[Assigned task]:
Restate the entries below in full, exactly as they read, but without pictures.

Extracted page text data
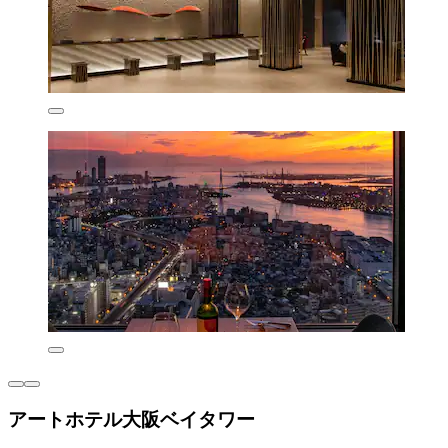
アートホテル大阪ベイタワー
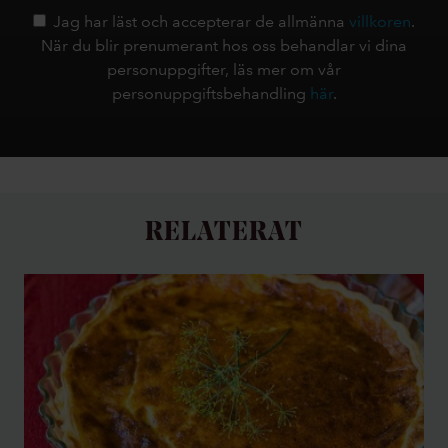
Jag har läst och accepterar de allmänna
villkoren
.
När du blir prenumerant hos oss behandlar vi dina
personuppgifter, läs mer om vår
personuppgiftsbehandling
här
.
RELATERAT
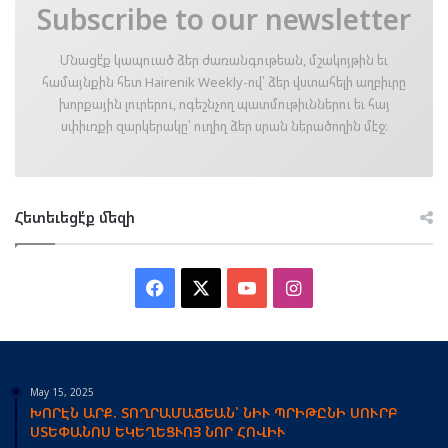
Subscribe to our newsletter
Մնացէ՛ք կապուած ձեր ժառանգութեան, մշակոյթին եւ
համայնքին հետ Hairenik Weekly-ով՝ ձեր վստահելի աղբիւրը
խորքային լուրերու, ոգեշնչող պատմութիւններու եւ հայ
սփիւռքի զարկերակը՝ ուղիղ ձեր սրան ներածողին մէջ։
Հետեւեցէ՛ք մեզի
Facebook
X
YouTube
Instagram
May 15, 2025
ԽՈՐԷՆ ԱՐՔ. ՏՈՂՐԱՄԱՃԵԱՆ՝ ՆԻՒ ՊՐԻԹԸՆԻ ՍՈՒՐԲ
ՍՏԵՓԱՆՈՍ ԵԿԵՂԵՑՒՈՅ ՆՈՐ ՀՈՎԻՒ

[Finished task]:
アートホテル大阪ベイタワー
Jag har läst och accepterar de allmänna
villkoren
.
När du blir prenumerant hos oss behandlar vi dina
personuppgifter, läs mer om vår
personuppgiftsbehandling
här
.
RELATERAT
Subscribe to our newsletter
Մնացէ՛ք կապուած ձեր ժառանգութեան, մշակոյթին եւ
համայնքին հետ Hairenik Weekly-ով՝ ձեր վստահելի աղբիւրը
խորքային լուրերու, ոգեշնչող պատմութիւններու եւ հայ
սփիւռքի զարկերակը՝ ուղիղ ձեր սրան ներածողին մէջ։
Հետեւեցէ՛ք մեզի
Facebook
X
YouTube
Instagram
May 15, 2025
ԽՈՐԷՆ ԱՐՔ. ՏՈՂՐԱՄԱՃԵԱՆ՝ ՆԻՒ ՊՐԻԹԸՆԻ ՍՈՒՐԲ
ՍՏԵՓԱՆՈՍ ԵԿԵՂԵՑՒՈՅ ՆՈՐ ՀՈՎԻՒ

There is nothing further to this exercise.